La parte musical compensó los caprichos escénicos. A pesar de la disonancia de su caracterización dramática, la soprano valenciana Marina Monzó cantó un excelente Oscar, con una mezcla ideal de ligereza y cuerpo en sus vocalizaciones belcantistas, ya desde la balada Volta la terrea. A ella se unieron los dos grandes triunfadores de la noche: Francesco Meli y Anna Pirozzi. El tenor genovés cantó un Riccardo pleno de valentía, ya desde la cavatina del primer acto. Una voz que no cautiva por su belleza, pero idealmente proyectada, con un exquisito fraseo y una atención admirable a todos los detalles dinámicos de la partitura. Lo demostró en su romanza del tercer acto, Ma se m’è forza perderti. Y la soprano napolitana volvió a ser la imponente Amelia escuchada hace pocos meses en el Liceu de Barcelona, con deslumbrantes agudos y un fraseo lleno de matices que brilló en su aria del tercer acto Morrò, ma prima in grazia.
El resto del reparto se quedó ligeramente por debajo. El barítono milanés Franco Vassallo fue un Renato tan seguro vocalmente como monótono. Brilló más en su inexpresiva cavatina inicial, Alla vita che t’arride, que en su entregada romanza del tercer acto, Eri tu, con excesiva tensión en el registro agudo. En cuanto a la mezzo polaca Agnieszka Rehlis fue una Ulrica poco amenazadora y con escasa contundencia en el registro grave. Bien sin fisuras todos los secundarios.
Meli y Pirozzi protagonizaron el mejor momento de la noche, con su dueto del segundo acto, que coronaron con una maravillosa cabaletta Oh qual soave brivido como ideal clímax expresivo. Un ejemplo también de la brillante dirección musical de Antonino Fogliani, muy atenta en todo momento a la fluidez del canto junto a la variedad y los contrastes del discurso musical.
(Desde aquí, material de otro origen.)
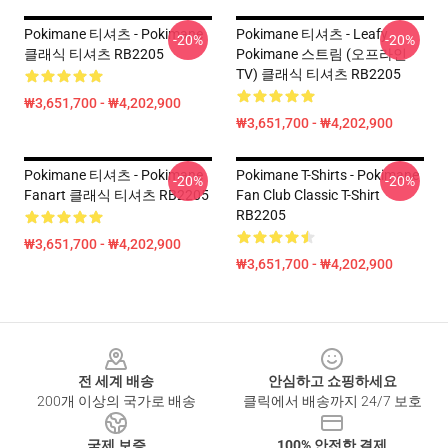
Pokimane 티셔츠 - Pokimane
Pokimane 티셔츠 - Leafy
-20%
-20%
클래식 티셔츠 RB2205
Pokimane 스트림 (오프라인
TV) 클래식 티셔츠 RB2205
₩3,651,700 - ₩4,202,900
₩3,651,700 - ₩4,202,900
Pokimane 티셔츠 - Pokimane
Pokimane T-Shirts - Pokimane
-20%
-20%
Fanart 클래식 티셔츠 RB2205
Fan Club Classic T-Shirt
RB2205
₩3,651,700 - ₩4,202,900
₩3,651,700 - ₩4,202,900
Footer
전 세계 배송
안심하고 쇼핑하세요
200개 이상의 국가로 배송
클릭에서 배송까지 24/7 보호
국제 보증
100% 안전한 결제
Al frente de la siempre espléndida Orquestra de la Comunitat Valenciana, este maestro siciliano compensó bien los problemas de ajuste con la escena. Y brindó su mejor momento en el cuadro final del baile de máscaras con un hábil manejo de los diferentes conjuntos con orquesta tanto en escena como en el foso. Aquí sobresalió el rutilante Cor de la Generalitat Valenciana que culminó su actuación con la impactante Notte d’orror!. Lo fue, pero tan sólo a nivel escénico.
Un ballo in maschera
Música de Giuseppe Verdi. Libreto de Antonio Somma. Francesco Meli, tenor (Riccardo); Anna Pirozzi, soprano (Amelia); Franco Vassallo, barítono (Renato); Marina Monzó, soprano (Oscar); Agnieszka Rehlis, mezzosoprano (Ulrica); Antonio Lozano, tenor (Un giudice); Toni Marsol, barítono (Silvano); Thomas Viñals, tenor (Un servo d’Amelia); Irakli Pkhaladze, bajo (Samuel) y Javier Castañeda, bajo (Tom). Cor de la Generalitat Valenciana. Orquestra de la Comunitat Valenciana. Dirección musical: Antonino Fogliani. Dirección de escena: Rafael R. Villalobos. Palau de les Arts, 21 de abril. Hasta el 5 de mayo.